• **Your goal**
Your job is to transcribe all the records that follow, excluding any pictures.

Segment Open

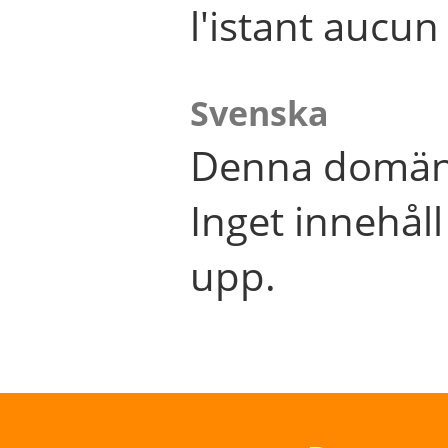
l'istant aucu
Svenska
Denna domän 
Inget innehål
upp.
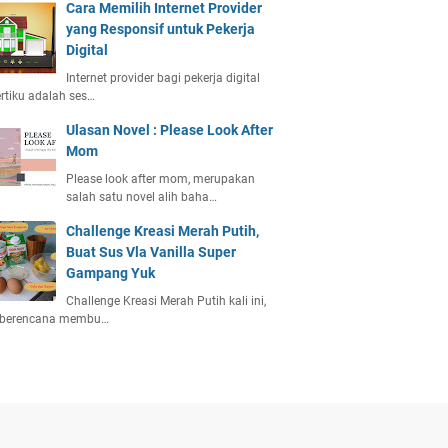
Cara Memilih Internet Provider
yang Responsif untuk Pekerja
Digital
Internet provider bagi pekerja digital
rtiku adalah ses…
Ulasan Novel : Please Look After
Mom
Please look after mom, merupakan
salah satu novel alih baha…
Challenge Kreasi Merah Putih,
Buat Sus Vla Vanilla Super
Gampang Yuk
Challenge Kreasi Merah Putih kali ini,
 berencana membu…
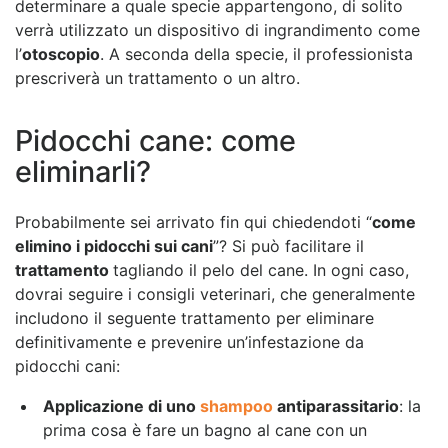
determinare a quale specie appartengono, di solito
verrà utilizzato un dispositivo di ingrandimento come
l’
otoscopio
. A seconda della specie, il professionista
prescriverà un trattamento o un altro.
Pidocchi cane: come
eliminarli?
Probabilmente sei arrivato fin qui chiedendoti “
come
elimino i pidocchi sui cani
”? Si può facilitare il
trattamento
tagliando il pelo del cane. In ogni caso,
dovrai seguire i consigli veterinari, che generalmente
includono il seguente trattamento per eliminare
definitivamente e prevenire un’infestazione da
pidocchi cani:
Applicazione di uno
shampoo
antiparassitario
: la
prima cosa è fare un bagno al cane con un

Segment Closed

• **Answer box**
l'istant aucu
Svenska
Denna domän 
Inget innehål
upp.
Cara Memilih Internet Provider
yang Responsif untuk Pekerja
Digital
Internet provider bagi pekerja digital
rtiku adalah ses…
Ulasan Novel : Please Look After
Mom
Please look after mom, merupakan
salah satu novel alih baha…
Challenge Kreasi Merah Putih,
Buat Sus Vla Vanilla Super
Gampang Yuk
Challenge Kreasi Merah Putih kali ini,
 berencana membu…
determinare a quale specie appartengono, di solito
verrà utilizzato un dispositivo di ingrandimento come
l’
otoscopio
. A seconda della specie, il professionista
prescriverà un trattamento o un altro.
Pidocchi cane: come
eliminarli?
Probabilmente sei arrivato fin qui chiedendoti “
come
elimino i pidocchi sui cani
”? Si può facilitare il
trattamento
tagliando il pelo del cane. In ogni caso,
dovrai seguire i consigli veterinari, che generalmente
includono il seguente trattamento per eliminare
definitivamente e prevenire un’infestazione da
pidocchi cani:
Applicazione di uno
shampoo
antiparassitario
: la
prima cosa è fare un bagno al cane con un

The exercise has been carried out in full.